The Indian state of Punjab remained tense yesterday as hundreds of protesters blocked major highways and roads, cutting off access to several cities for hours amid unrest over the desecration of the Guru Granth Sahib, the holy book of the Sikhs, and the deaths of two protesters last week.
Indian paramilitary forces, deployed on Tuesday, fanned out across the state.
The two people died when police opened fire during the first wave of protests last Wednesday, after torn pages of the book were found in the village of Bargari last Monday. More torn pages have since been found in six other locations in Punjab.
Six people have so far been arrested for the separate incidents as the police maintained there was an attempt from outside India to create unrest and disturb communal harmony in Punjab, which in the 1980s and 1990s saw a deadly Sikh separatist insurgency.
The police said two brothers, arrested on Tuesday for the first incident in Bargari, had links to someone in Australia. Police also claimed the duo were in contact with someone in Dubai and were promised money, but did not elaborate.
FEELINGS HAVE BEEN HURT
These acts have hurt the feelings of Sikhs in Singapore. We pray that no further acts of sacrilege on Sri Guru Granth Sahib Ji occur.
THE CENTRAL SIKH GURDWARA BOARD IN SINGAPORE, in a statement
"The situation is under control now," said Punjab police official Amar Singh Chahal.
The northern state of Punjab is an agrarian state that is known as the wheat bowl of the country, responsible for 18 per cent of India's wheat production.
It used to be one of India's high-growth states but years of misrule and mismanagement had seen GDP growth rates fall to almost 6 per cent last year, whereas top states enjoy 11 per cent. There is also increasing unemployment and a deepening drug problem.
Before the protests over the desecration of the holy book, thousands of farmers staged protests earlier this month to seek higher compensation from the government after an epidemic wiped out their crops.
Different groups and people within India and outside urged harmony.
The Central Sikh Gurdwara Board in Singapore said in a statement that it was "deeply saddened over the situation in Punjab".
"These acts have hurt the feelings of Sikhs in Singapore. We pray that no further acts of sacrilege on Sri Guru Granth Sahib Ji occur," said the board, urging "all Sikhs in Singapore to do their personal prayers for peace and harmony to prevail".
The unrest in Punjab triggers concern in security and intelligence circles, particularly as there are still elements that want to revive the struggle for independence even though mass support has long dissipated.
At the height of the insurgency, Indian security forces in 1984 stormed the Golden Temple - the most important religious site for Sikhs - in the city of Amritsar and killed Sikh militants.
Four months later, former prime minister Indira Gandhi was assassinated by her Sikh bodyguards in revenge over the decision. Insurgency was wiped out in the 1990s following concerted police action.

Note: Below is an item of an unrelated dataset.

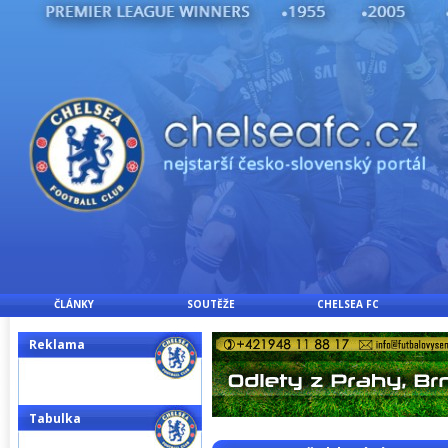
ČLÁNKY
SOUTĚŽE
CHELSEA FC
Reklama
Tabulka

Analysts said the ongoing protests showed growing disenchantment with the current Punjab government led by the regional Shiromani Akali Dal and India's ruling Bharatiya Janata Party.
"There is a danger of disruption and political instability but no danger of resumption of terrorism," said Mr Ajai Sahni, executive director of the Institute for Conflict Management in New Delhi.
"There is extreme dissatisfaction with the state of governance and the state of the economy. Even after 13 to 14 years of terrorism, Punjab was No. 2 in per capita income. Last year, it was 14."
The public demonstrations are "a new avenue to articulate the more generalised state of frustration in Punjab", he added.